Activity:
Please make an exact transcription of the records, keeping the pictures out of it.

►

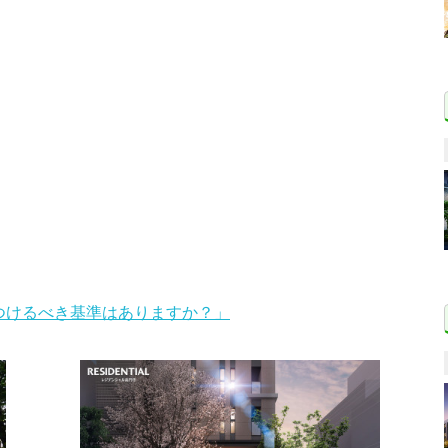
をつけるべき基準はありますか？」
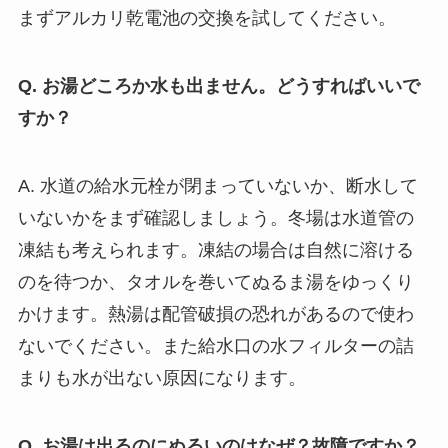
まずアルカリ乾電池の交換を試してください。
Q. お湯どころか水も出ません。どうすればいいで
すか？
A. 水道の給水元栓が閉まっていないか、断水して
いないかをまず確認しましょう。冬場は水道管の
凍結も考えられます。凍結の場合は自然に溶ける
のを待つか、タオルを巻いてぬるま湯をゆっくり
かけます。熱湯は配管破損の恐れがあるので使わ
ないでください。また給水口の水フィルターの詰
まりも水が出ない原因になります。
Q. お湯は出るのにぬるいのはなぜ？故障ですか？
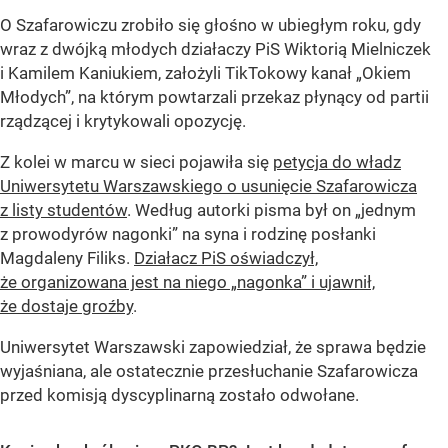
O Szafarowiczu zrobiło się głośno w ubiegłym roku, gdy
wraz z dwójką młodych działaczy PiS Wiktorią Mielniczek
i Kamilem Kaniukiem, założyli TikTokowy kanał „Okiem
Młodych”, na którym powtarzali przekaz płynący od partii
rządzącej i krytykowali opozycję.
Z kolei w marcu w sieci pojawiła się
petycja do władz
Uniwersytetu Warszawskiego o usunięcie Szafarowicza
z listy studentów
. Według autorki pisma był on „jednym
z prowodyrów nagonki” na syna i rodzinę posłanki
Magdaleny Filiks.
Działacz PiS oświadczył,
że organizowana jest na niego „nagonka” i ujawnił,
że dostaje groźby
.
Uniwersytet Warszawski zapowiedział, że sprawa będzie
wyjaśniana, ale ostatecznie przesłuchanie Szafarowicza
przed komisją dyscyplinarną zostało odwołane.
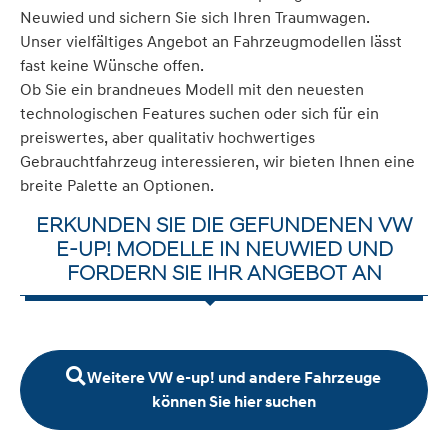
Neuwied und sichern Sie sich Ihren Traumwagen.
Unser vielfältiges Angebot an Fahrzeugmodellen lässt
fast keine Wünsche offen.
Ob Sie ein brandneues Modell mit den neuesten
technologischen Features suchen oder sich für ein
preiswertes, aber qualitativ hochwertiges
Gebrauchtfahrzeug interessieren, wir bieten Ihnen eine
breite Palette an Optionen.
ERKUNDEN SIE DIE GEFUNDENEN VW
E-UP! MODELLE IN NEUWIED UND
FORDERN SIE IHR ANGEBOT AN
Weitere VW e-up! und andere Fahrzeuge
können Sie hier suchen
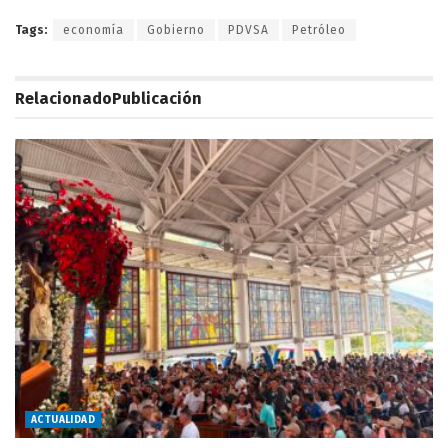
Tags:
economía
Gobierno
PDVSA
Petróleo
Relacionado
Publicación
ACTUALIDAD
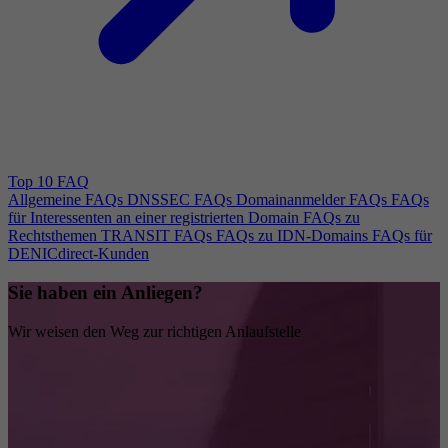
Top 10 FAQ
Allgemeine FAQs
DNSSEC FAQs
Domainanmelder FAQs
FAQs
für Interessenten an einer registrierten Domain
FAQs zu
Rechtsthemen
TRANSIT FAQs
FAQs zu IDN-Domains
FAQs für
DENICdirect-Kunden
Sie haben ein Anliegen?
Wir weisen den Weg zur richtigen Anlaufstelle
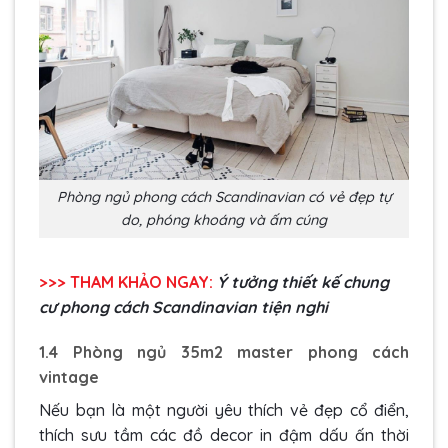
Phòng ngủ phong cách Scandinavian có vẻ đẹp tự
do, phóng khoáng và ấm cúng
>>> THAM KHẢO NGAY:
Ý tưởng thiết kế chung
cư phong cách Scandinavian tiện nghi
1.4 Phòng ngủ 35m2 master phong cách
vintage
Nếu bạn là một người yêu thích vẻ đẹp cổ điển,
thích sưu tầm các đồ decor in đậm dấu ấn thời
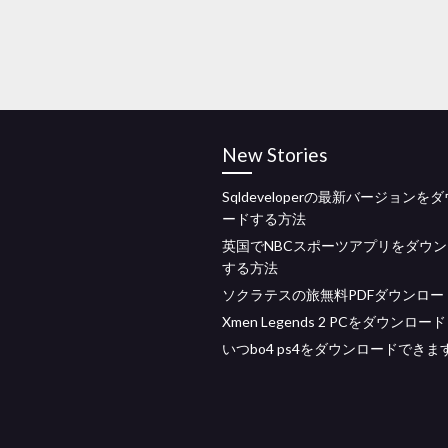
New Stories
Sqldeveloperの最新バージョンを
ードする方法
英国でNBCスポーツアプリをダウ
する方法
ソクラテスの旅無料PDFダウンロー
Xmen Legends 2 PCをダウンロード
いつbo4 ps4をダウンロードできま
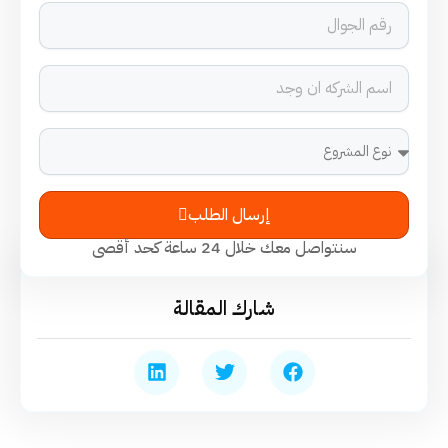
إرسال الطلب
سنتواصل معك خلال 24 ساعة كحد أقصى
شارك المقالة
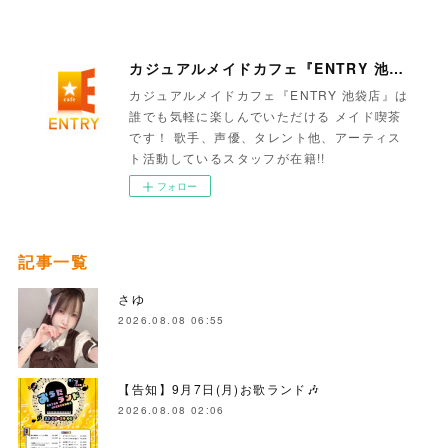
カジュアルメイドカフェ『ENTRY 池袋店』
カジュアルメイドカフェ『ENTRY 池袋店』は
誰でも気軽に楽しんでいただける メイド喫茶
です！ 歌手、声優、タレント他、アーティス
ト活動しているスタッフが在籍!!
フォロー
記事一覧
さゆ
2026.08.08 06:55
【告知】9月7日(月)お歌ランド🎶
2026.08.08 02:06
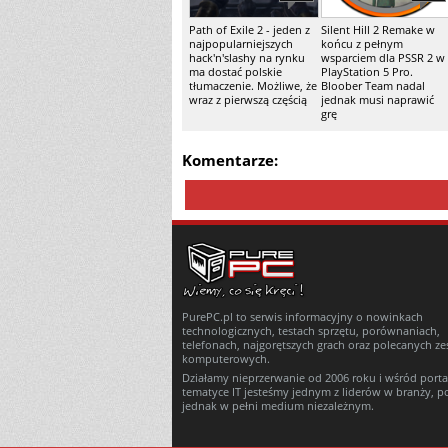
Path of Exile 2 - jeden z
Silent Hill 2 Remake w
najpopularniejszych
końcu z pełnym
hack'n'slashy na rynku
wsparciem dla PSSR 2 w
ma dostać polskie
PlayStation 5 Pro.
tłumaczenie. Możliwe, że
Bloober Team nadal
wraz z pierwszą częścią
jednak musi naprawić
grę
Komentarze:
PurePC.pl to serwis informacyjny o nowinkach
technologicznych, testach sprzętu, porównaniach,
telefonach, najgorętszych grach oraz polecanych z
komputerowych.
Działamy nieprzerwanie od 2006 roku i wśród porta
tematyce IT jesteśmy jednym z liderów w branży, p
jednak w pełni medium niezależnym.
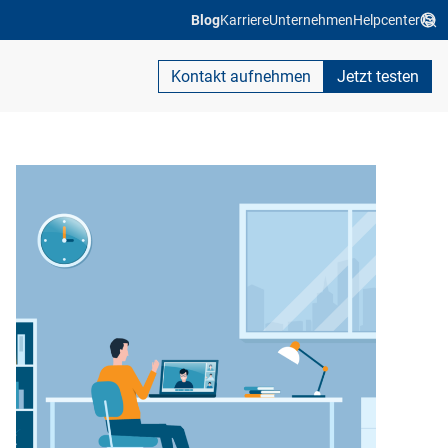
Blog
Karriere
Unternehmen
Helpcenter
Kontakt aufnehmen
Jetzt testen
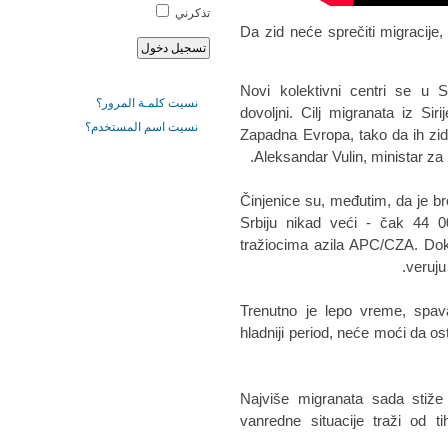
تذكرني
Da zid neće sprečiti migracije
"Novi kolektivni centri se u S
نسيت كلمـة المرور؟
dovoljni. Cilj migranata iz Sir
نسيت اسم المستخدم؟
Zapadna Evropa, tako da ih zid 
Aleksandar Vulin, ministar za r
Činjenice su, međutim, da je br
Srbiju nikad veći - čak 44 
tražiocima azila APC/CZA. Do
veruju 
"Trenutno je lepo vreme, sp
hladniji period, neće moći da o
Najviše migranata sada stiže 
vanredne situacije traži od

◄

Your solution:
をつけるべき基準はありますか？」
まずアルカリ乾電池の交換を試してください。
Q. お湯どころか水も出ません。どうすればいいで
すか？
A. 水道の給水元栓が閉まっていないか、断水して
いないかをまず確認しましょう。冬場は水道管の
凍結も考えられます。凍結の場合は自然に溶ける
のを待つか、タオルを巻いてぬるま湯をゆっくり
かけます。熱湯は配管破損の恐れがあるので使わ
ないでください。また給水口の水フィルターの詰
まりも水が出ない原因になります。
Q. お湯は出るのにぬるいのはなぜ？故障ですか？
O Szafarowiczu zrobiło się głośno w ubiegłym roku, gdy
wraz z dwójką młodych działaczy PiS Wiktorią Mielniczek
i Kamilem Kaniukiem, założyli TikTokowy kanał „Okiem
Młodych”, na którym powtarzali przekaz płynący od partii
rządzącej i krytykowali opozycję.
Z kolei w marcu w sieci pojawiła się
petycja do władz
Uniwersytetu Warszawskiego o usunięcie Szafarowicza
z listy studentów
. Według autorki pisma był on „jednym
z prowodyrów nagonki” na syna i rodzinę posłanki
Magdaleny Filiks.
Działacz PiS oświadczył,
że organizowana jest na niego „nagonka” i ujawnił,
że dostaje groźby
.
Uniwersytet Warszawski zapowiedział, że sprawa będzie
wyjaśniana, ale ostatecznie przesłuchanie Szafarowicza
przed komisją dyscyplinarną zostało odwołane.
Neuwied und sichern Sie sich Ihren Traumwagen.
Unser vielfältiges Angebot an Fahrzeugmodellen lässt
fast keine Wünsche offen.
Ob Sie ein brandneues Modell mit den neuesten
technologischen Features suchen oder sich für ein
preiswertes, aber qualitativ hochwertiges
Gebrauchtfahrzeug interessieren, wir bieten Ihnen eine
breite Palette an Optionen.
ERKUNDEN SIE DIE GEFUNDENEN VW
E-UP! MODELLE IN NEUWIED UND
FORDERN SIE IHR ANGEBOT AN
Weitere VW e-up! und andere Fahrzeuge
können Sie hier suchen
Tags:
economía
Gobierno
PDVSA
Petróleo
Relacionado
Publicación
ACTUALIDAD
Top 10 FAQ
Allgemeine FAQs
DNSSEC FAQs
Domainanmelder FAQs
FAQs
für Interessenten an einer registrierten Domain
FAQs zu
Rechtsthemen
TRANSIT FAQs
FAQs zu IDN-Domains
FAQs für
DENICdirect-Kunden
Sie haben ein Anliegen?
Wir weisen den Weg zur richtigen Anlaufstelle
Phòng ngủ phong cách Scandinavian có vẻ đẹp tự
do, phóng khoáng và ấm cúng
>>> THAM KHẢO NGAY:
Ý tưởng thiết kế chung
cư phong cách Scandinavian tiện nghi
1.4 Phòng ngủ 35m2 master phong cách
vintage
Nếu bạn là một người yêu thích vẻ đẹp cổ điển,
thích sưu tầm các đồ decor in đậm dấu ấn thời
New Stories
Sqldeveloperの最新バージョンを
ードする方法
英国でNBCスポーツアプリをダウ
する方法
ソクラテスの旅無料PDFダウンロー
Xmen Legends 2 PCをダウンロード
いつbo4 ps4をダウンロードできま
إرسال الطلب
سنتواصل معك خلال 24 ساعة كحد أقصى
شارك المقالة
カジュアルメイドカフェ『ENTRY 池袋店』
カジュアルメイドカフェ『ENTRY 池袋店』は
誰でも気軽に楽しんでいただける メイド喫茶
です！ 歌手、声優、タレント他、アーティス
ト活動しているスタッフが在籍!!
フォロー
記事一覧
さゆ
2026.08.08 06:55
【告知】9月7日(月)お歌ランド🎶
2026.08.08 02:06
Path of Exile 2 - jeden z
Silent Hill 2 Remake w
najpopularniejszych
końcu z pełnym
hack'n'slashy na rynku
wsparciem dla PSSR 2 w
ma dostać polskie
PlayStation 5 Pro.
tłumaczenie. Możliwe, że
Bloober Team nadal
wraz z pierwszą częścią
jednak musi naprawić
grę
Komentarze:
PurePC.pl to serwis informacyjny o nowinkach
technologicznych, testach sprzętu, porównaniach,
telefonach, najgorętszych grach oraz polecanych z
komputerowych.
Działamy nieprzerwanie od 2006 roku i wśród porta
tematyce IT jesteśmy jednym z liderów w branży, p
jednak w pełni medium niezależnym.
Blog
Karriere
Unternehmen
Helpcenter
Kontakt aufnehmen
Jetzt testen
تذكرني
Da zid neće sprečiti migracije
"Novi kolektivni centri se u S
نسيت كلمـة المرور؟
dovoljni. Cilj migranata iz Sir
نسيت اسم المستخدم؟
Zapadna Evropa, tako da ih zid 
Aleksandar Vulin, ministar za r
Činjenice su, međutim, da je br
Srbiju nikad veći - čak 44 
tražiocima azila APC/CZA. Do
veruju 
"Trenutno je lepo vreme, sp
hladniji period, neće moći da o
Najviše migranata sada stiže 
vanredne situacije traži od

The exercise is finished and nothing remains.